金田一の頭に浮かぶのは、誰もいない体育館に一人で佇む、友人の姿。バレー部から朝練での使用権を奪ったらしい他の部活の人間がその場所には居るはずだと分かっているのに、どうしてだか金田一の想像上では体育館を独占しているのは国見だった。そこには決して温もりはない。雨に濡れ、冷え切った身体を無防備に晒して誰も来ない体育館で待ち続ける国見だけが、そこにいた。
冷蔵庫の中には、夜の間に作られていた二つの弁当がある。一つは昼食用、もう一つは朝食用であったり間食用であったり、その日の金田一の状態によって用法の異なるものである。母が少しでも楽をしようと考えた結果、夜の間に作った弁当箱を金田一が回収するという今のスタイルに落ち着いた。
普段、朝練のためにと家を出ている時間に比べたらまだ早いのだが、じっとしていることはできそうにない。しかし、国見は遅刻しそうになって慌てるよりはと集合時間よりも早く部室に着いていることが多いのだ。早めに出ます、と机上に書き置きを残して靴を履いた金田一は、大きな音を立てて眠っている家族を起こしてしまわないようにと慎重に扉を閉めた後、全速力で走り始めた。
ぱしゃりぱしゃりと路上の水が跳ねてズボンの裾を濡らし、靴の中にまで浸み込んでくる不快さ、傘を差しているのに風に流されて身体へと叩き付けられる雨。起きてすぐはそういったことが嫌だということばかり考えていた筈なのに、今の金田一の頭にはその欠片も見当たらない。ただただ、一人で部員と到着を待つ友人の元へ、早く向かわなければという思いだけ。

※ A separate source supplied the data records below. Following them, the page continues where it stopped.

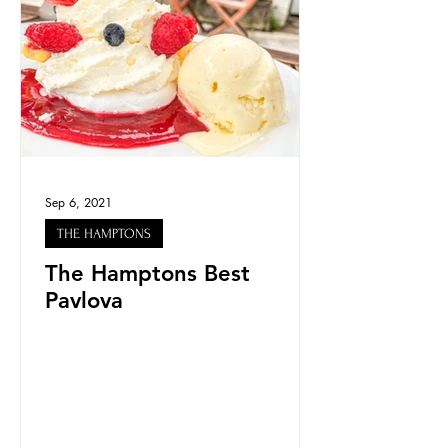
Sep 6, 2021
THE HAMPTONS
The Hamptons Best
Pavlova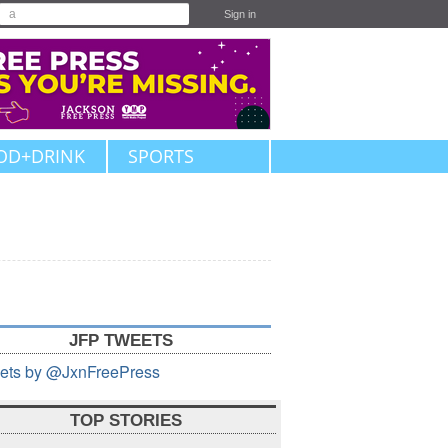
Sign in
OD+DRINK
SPORTS
JFP TWEETS
ets by @JxnFreePress
TOP STORIES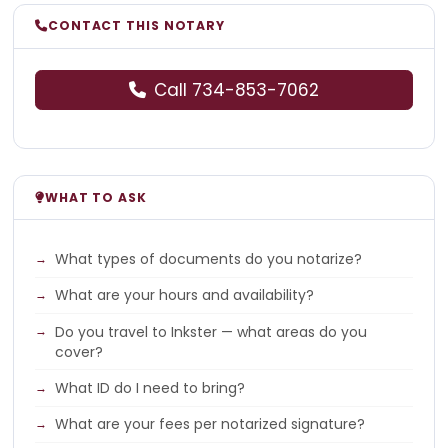
CONTACT THIS NOTARY
Call 734-853-7062
WHAT TO ASK
What types of documents do you notarize?
What are your hours and availability?
Do you travel to Inkster — what areas do you
cover?
What ID do I need to bring?
What are your fees per notarized signature?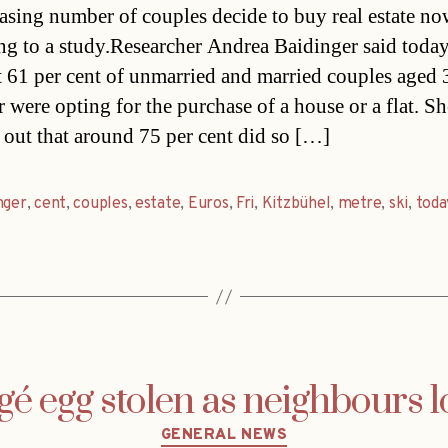
asing number of couples decide to buy real estate n
ng to a study.Researcher Andrea Baidinger said today
st 61 per cent of unmarried and married couples aged
 were opting for the purchase of a house or a flat. Sh
 out that around 75 per cent did so […]
nger
,
cent
,
couples
,
estate
,
Euros
,
Fri
,
Kitzbühel
,
metre
,
ski
,
toda
é egg stolen as neighbours 
Categories
GENERAL NEWS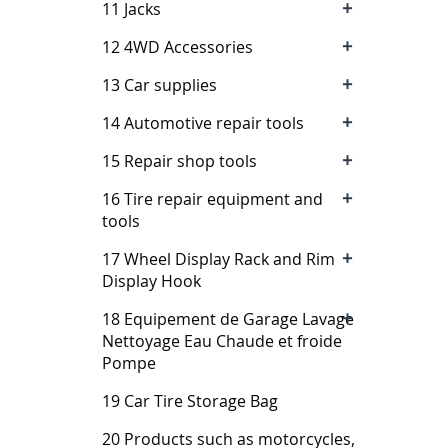
+
11 Jacks
+
12 4WD Accessories
+
13 Car supplies
+
14 Automotive repair tools
+
15 Repair shop tools
+
16 Tire repair equipment and
tools
+
17 Wheel Display Rack and Rim
Display Hook
+
18 Equipement de Garage Lavage
Nettoyage Eau Chaude et froide
Pompe
19 Car Tire Storage Bag
20 Products such as motorcycles,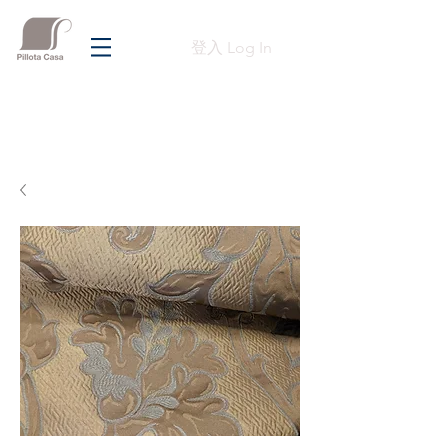
登入 Log In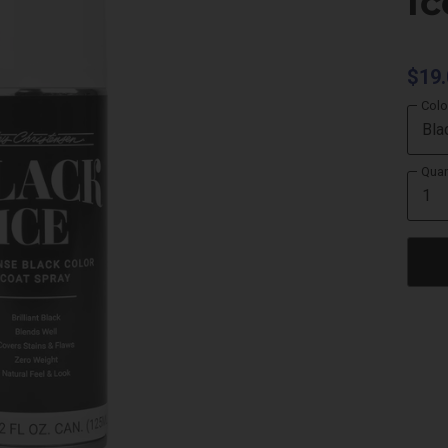
Ic
$19.
Colo
Quan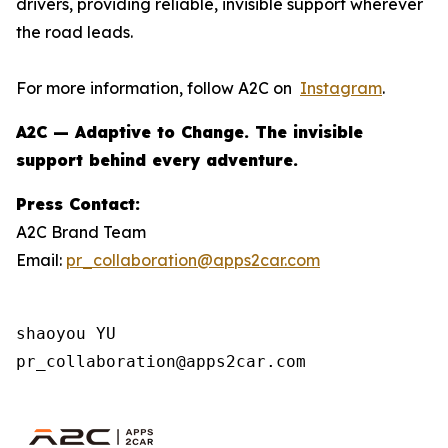
drivers, providing reliable, invisible support wherever
the road leads.
For more information, follow A2C on
Instagram
.
A2C — Adaptive to Change. The invisible
support behind every adventure.
Press Contact:
A2C Brand Team
Email:
pr_collaboration@apps2car.com
shaoyou YU

pr_collaboration@apps2car.com 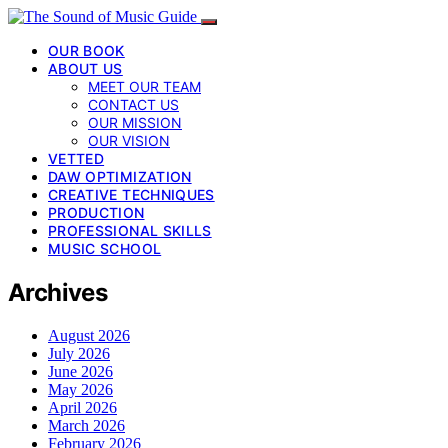
OUR BOOK
ABOUT US
MEET OUR TEAM
CONTACT US
OUR MISSION
OUR VISION
VETTED
DAW OPTIMIZATION
CREATIVE TECHNIQUES
PRODUCTION
PROFESSIONAL SKILLS
MUSIC SCHOOL
Archives
August 2026
July 2026
June 2026
May 2026
April 2026
March 2026
February 2026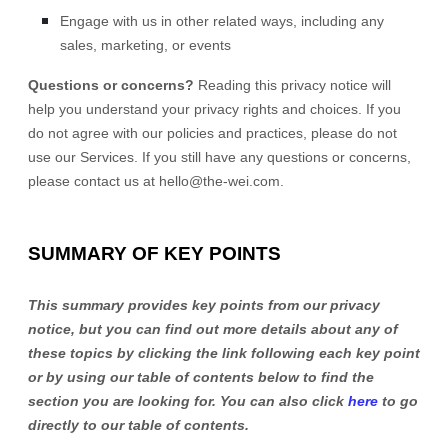
Engage with us in other related ways, including any
sales, marketing, or events
Questions or concerns?
Reading this privacy notice will
help you understand your privacy rights and choices. If you
do not agree with our policies and practices, please do not
use our Services. If you still have any questions or concerns,
please contact us at
hello@the-wei.com
.
SUMMARY OF KEY POINTS
This summary provides key points from our privacy
notice, but you can find out more details about any of
these topics by clicking the link following each key point
or by using our table of contents below to find the
section you are looking for. You can also click
here
to go
directly to our table of contents.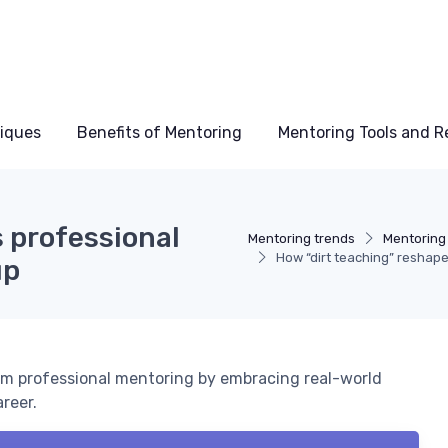
niques
Benefits of Mentoring
Mentoring Tools and R
 professional
Mentoring trends
Mentoring
How “dirt teaching” reshap
up
orm professional mentoring by embracing real-world
reer.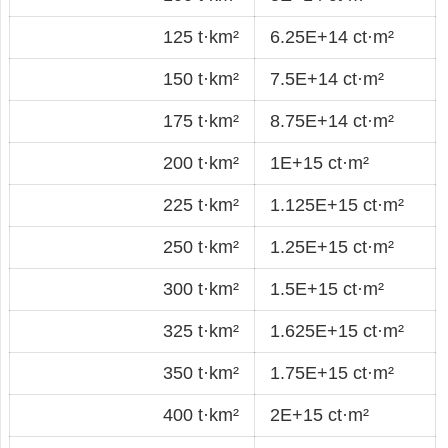
125 t·km²
6.25E+14 ct·m²
150 t·km²
7.5E+14 ct·m²
175 t·km²
8.75E+14 ct·m²
200 t·km²
1E+15 ct·m²
225 t·km²
1.125E+15 ct·m²
250 t·km²
1.25E+15 ct·m²
300 t·km²
1.5E+15 ct·m²
325 t·km²
1.625E+15 ct·m²
350 t·km²
1.75E+15 ct·m²
400 t·km²
2E+15 ct·m²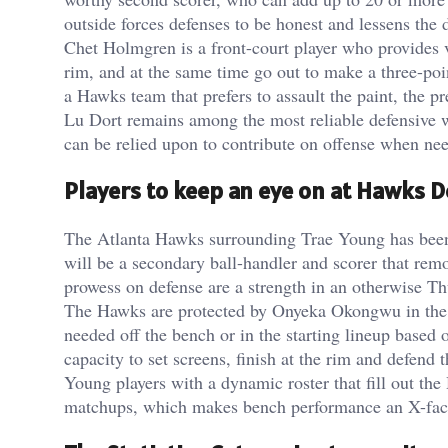
outside forces defenses to be honest and lessens the
Chet Holmgren is a front-court player who provides ve
rim, and at the same time go out to make a three-po
a Hawks team that prefers to assault the paint, the p
Lu Dort remains among the most reliable defensive w
can be relied upon to contribute on offense when ne
Players to keep an eye on at Hawks D
The Atlanta Hawks surrounding Trae Young has bee
will be a secondary ball-handler and scorer that rem
prowess on defense are a strength in an otherwise Th
The Hawks are protected by Onyeka Okongwu in the 
needed off the bench or in the starting lineup based
capacity to set screens, finish at the rim and defend t
Young players with a dynamic roster that fill out th
matchups, which makes bench performance an X-facto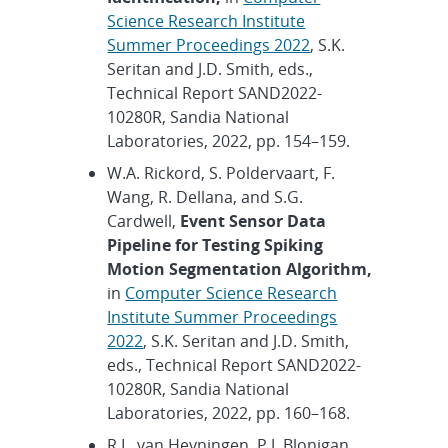
Science Research Institute
Summer Proceedings 2022
, S.K.
Seritan and J.D. Smith, eds.,
Technical Report SAND2022-
10280R, Sandia National
Laboratories, 2022, pp. 154–159.
W.A. Rickord, S. Poldervaart, F.
Wang, R. Dellana, and S.G.
Cardwell,
Event Sensor Data
Pipeline for Testing Spiking
Motion Segmentation Algorithm,
in
Computer Science Research
Institute Summer Proceedings
2022
, S.K. Seritan and J.D. Smith,
eds., Technical Report SAND2022-
10280R, Sandia National
Laboratories, 2022, pp. 160–168.
R.L. van Heyningen, P.J. Blonigan,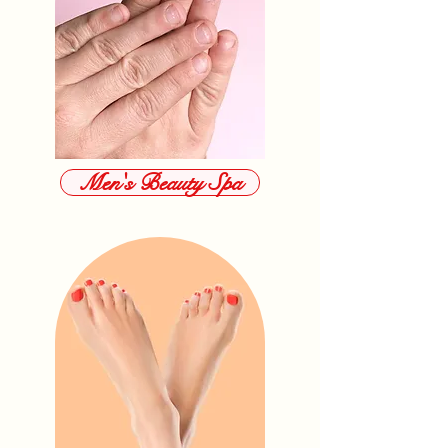
Men's Beauty Spa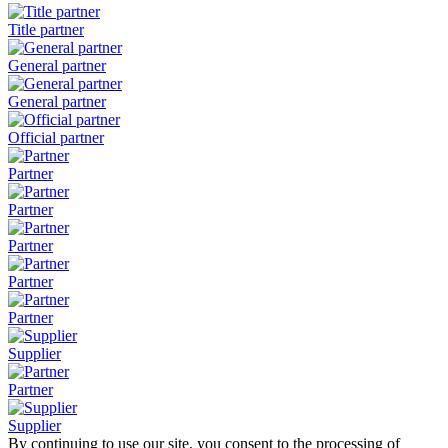
Title partner
General partner
General partner
Official partner
Partner
Partner
Partner
Partner
Partner
Supplier
Partner
Supplier
By continuing to use our site, you consent to the processing of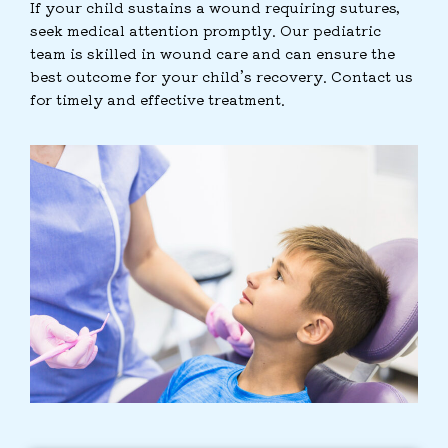
If your child sustains a wound requiring sutures,
seek medical attention promptly. Our pediatric
team is skilled in wound care and can ensure the
best outcome for your child’s recovery. Contact us
for timely and effective treatment.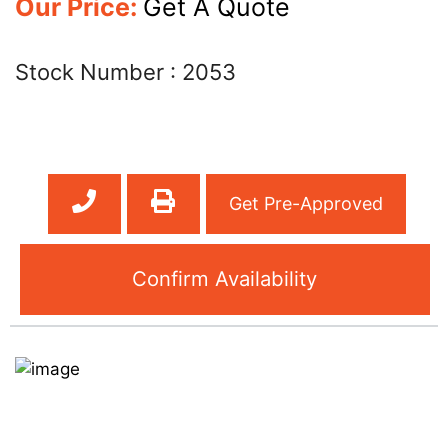
Our Price:
Get A Quote
Stock Number :
2053
Get Pre-Approved
Confirm Availability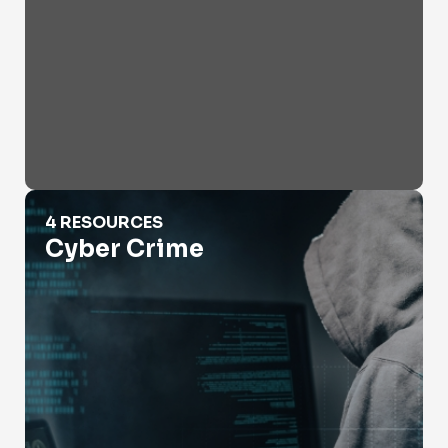
Cyber Crime
4 RESOURCES
Cyber Crime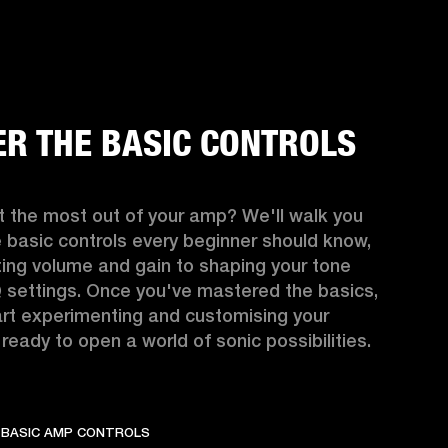
R THE BASIC CONTROLS
 the most out of your amp? We'll walk you 
 basic controls every beginner should know, 
ing volume and gain to shaping your tone 
 settings. Once you've mastered the basics, 
rt experimenting and customising your 
ready to open a world of sonic possibilities.
 BASIC AMP CONTROLS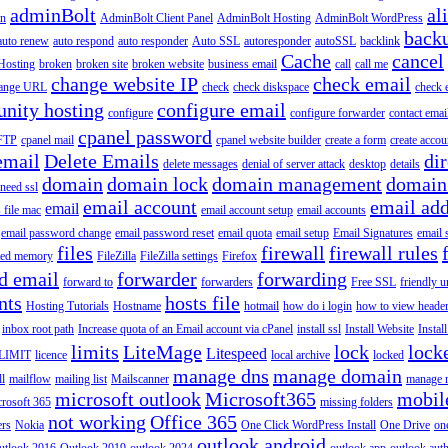
adminBolt
al
in
AdminBolt Client Panel
AdminBolt Hosting
AdminBolt WordPress
back
auto renew
auto respond
auto responder
Auto SSL
autoresponder
autoSSL
backlink
Cache
cancel
Hosting
broken
broken site
broken website
business email
call
call me
change website IP
check email
ange URL
check
check diskspace
check 
nity hosting
configure email
configure
configure forwarder
contact emai
cpanel password
 FTP
cpanel mail
cpanel website builder
create a form
create accou
email
Delete Emails
dir
delete messages
denial of server attack
desktop
details
domain
domain lock
domain management
domain
 need ssl
email account
email add
email
s file mac
email account setup
email accounts
email password change
email password reset
email quota
email setup
Email Signatures
email 
files
firewall
firewall rules
ted memory
FileZilla
FileZilla settings
Firefox
d email
forwarder
forwarding
forward to
forwarders
Free SSL
friendly u
nts
hosts file
Hosting Tutorials
Hostname
hotmail
how do i login
how to view heade
inbox root path
Increase quota of an Email account via cPanel
install ssl
Install Website
Instal
limits
LiteMage
lock
lock
Litespeed
LIMIT
licence
local archive
locked
manage dns
manage domain
ll
mailflow
mailing list
Mailscanner
manage r
microsoft outlook
Microsoft365
mobil
rosoft 365
missing folders
not working
Office 365
ers
Nokia
One Click WordPress Install
One Drive
on
outlook android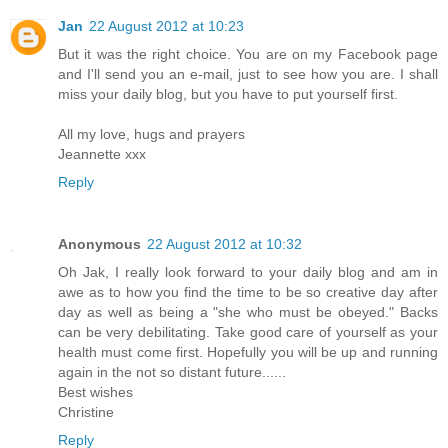
Jan
22 August 2012 at 10:23
But it was the right choice. You are on my Facebook page
and I'll send you an e-mail, just to see how you are. I shall
miss your daily blog, but you have to put yourself first.
All my love, hugs and prayers
Jeannette xxx
Reply
Anonymous
22 August 2012 at 10:32
Oh Jak, I really look forward to your daily blog and am in
awe as to how you find the time to be so creative day after
day as well as being a "she who must be obeyed." Backs
can be very debilitating. Take good care of yourself as your
health must come first. Hopefully you will be up and running
again in the not so distant future......
Best wishes
Christine
Reply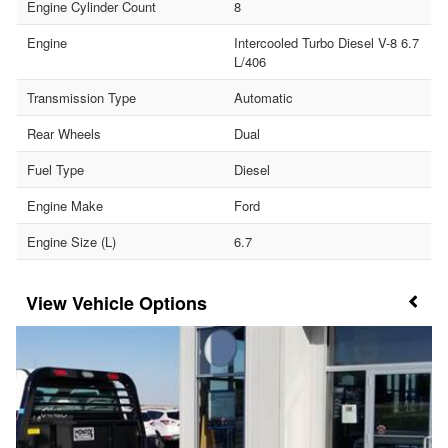
Engine Cylinder Count
8
Engine
Intercooled Turbo Diesel V-8 6.7
L/406
Transmission Type
Automatic
Rear Wheels
Dual
Fuel Type
Diesel
Engine Make
Ford
Engine Size (L)
6.7
Vehicle Options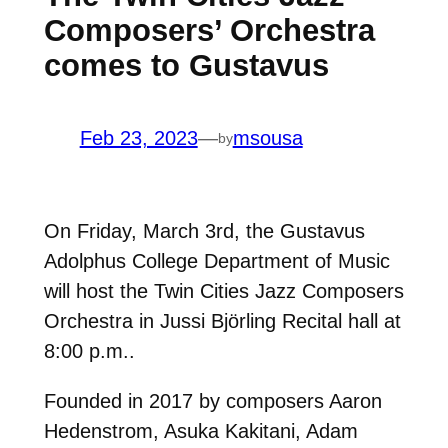
Composers’ Orchestra
comes to Gustavus
Feb 23, 2023
—
msousa
by
On Friday, March 3rd, the Gustavus
Adolphus College Department of Music
will host the Twin Cities Jazz Composers
Orchestra in Jussi Björling Recital hall at
8:00 p.m..
Founded in 2017 by composers Aaron
Hedenstrom, Asuka Kakitani, Adam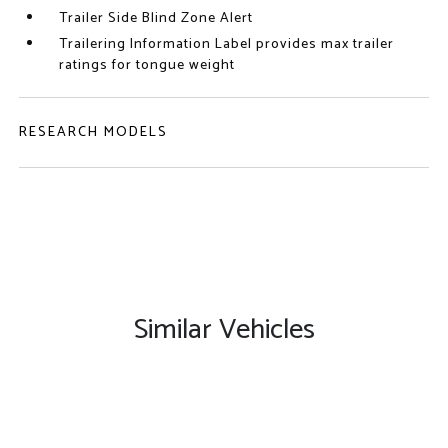
Trailer Side Blind Zone Alert
Trailering Information Label provides max trailer
ratings for tongue weight
RESEARCH MODELS
Similar Vehicles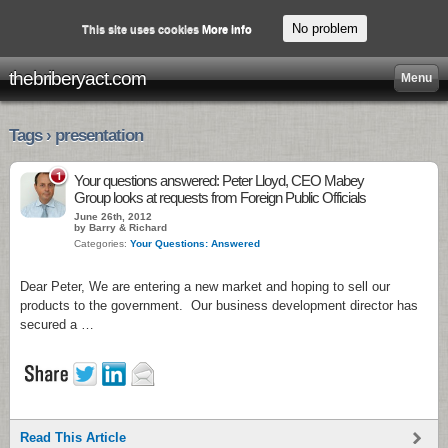
No problem
This site uses cookies
More info
thebriberyact.com
Menu
Tags › presentation
1
Your questions answered: Peter Lloyd, CEO Mabey
Group looks at requests from Foreign Public Officials
June 26th, 2012
by Barry & Richard
Categories:
Your Questions: Answered
Dear Peter, We are entering a new market and hoping to sell our
products to the government. Our business development director has
secured a …
Read This Article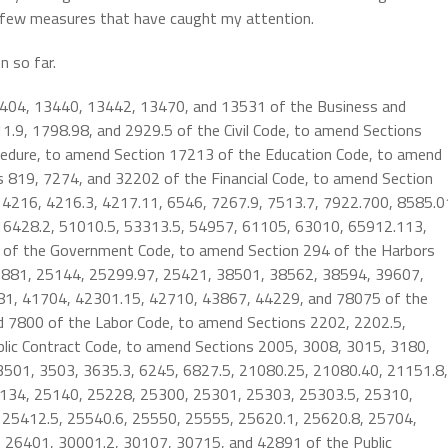
a few measures that have caught my attention.
n so far.
3404, 13440, 13442, 13470, and 13531 of the Business and
.9, 1798.98, and 2929.5 of the Civil Code, to amend Sections
ocedure, to amend Section 17213 of the Education Code, to amend
s 819, 7274, and 32202 of the Financial Code, to amend Section
 4216, 4216.3, 4217.11, 6546, 7267.9, 7513.7, 7922.700, 8585.0
16428.2, 51010.5, 53313.5, 54957, 61105, 63010, 65912.113,
 of the Government Code, to amend Section 294 of the Harbors
19881, 25144, 25299.97, 25421, 38501, 38562, 38594, 39607,
1, 41704, 42301.15, 42710, 43867, 44229, and 78075 of the
d 7800 of the Labor Code, to amend Sections 2202, 2202.5,
lic Contract Code, to amend Sections 2005, 3008, 3015, 3180,
 3501, 3503, 3635.3, 6245, 6827.5, 21080.25, 21080.40, 21151.8,
134, 25140, 25228, 25300, 25301, 25303, 25303.5, 25310,
 25412.5, 25540.6, 25550, 25555, 25620.1, 25620.8, 25704,
 26401, 30001.2, 30107, 30715, and 42891 of the Public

なりふり構わずに走ったことが良かったのか、金田一が部室に飛び込んだ時にはまだ国見は制服のままだった。やはり傘では防ぎきれなかったのか、制服や鞄が少し濡れてしまっている。金田一の想像していた国見の姿ほどには濡れていないけれど、それでもやはり濡れてしまっているその姿を見ることが嫌だった。
「金田一、お前、傘は」
「あー、走ってたらあんま意味なくってさ」
「どんだけ慌てたんだよ、珍しいな」
国見よりもむしろ金田一の方が酷い濡れ方をしている自覚はあった。笑われてしまって少し頬が赤くなってしまった感覚は否めない。金田一自身、国見の立場であったとしたらバカだなと笑っていただろう。気恥ずかしさは残るものの、国見が飛び込んできた金田一に驚いて止めていた着替えを再開させたことをきっかけに、どうしてここまで走って来たのかということを思い出す。
「そうだ、国見。今日、朝練無いんだよ」
「嘘」
「ホント。昨日の夜、岩泉さんから連絡が来てて」
「……道理で、人が来ないなと」
早起きしたのにな、と呟きつつ国見は外していたボタンを留めていく。きっと、国見の肌のようなものを「病的」だと評すのだろう。室内競技だからなのか、雨の降る薄暗い朝だからなのか、肌蹴られていたシャツの合間から覗いていた肌は驚くほど白かった。それは雪のような、或いは幽霊のような。
頬を水滴が伝う感覚で、金田一はようやく自分自身の状態を思い出す。ぐっしょりと水を吸ってしまった靴は諦めるにしても、制服は乾かしておきたい。タオルを取り出して肩にかけた金田一は、少し悩んでからズボンを脱いだ。どうせ、今日の朝練は禁止されていて誰も来ないはずだから、ベンチを物干し竿代わりに借りたとしても咎められまい。代わりに、癖で入れてきてしまった練習着のズボンに足を通す。思わぬところで習慣が役に立った形である。
それなりに身なりは整えたものの、金田一と国見はベンチに座っていた。始業時間まではまだ時間がある。教室のような広い空間に居るよりも、二人で部室程度の狭い場所に閉じこもっている方がずっと落ち着くような気がした。いつだって、見慣れているのは生徒であふれた教室であるからなのかもしれない。しんと静まり返った部室には、エアーサロンパスに交じって雨の湿ったにおいが漂っていた。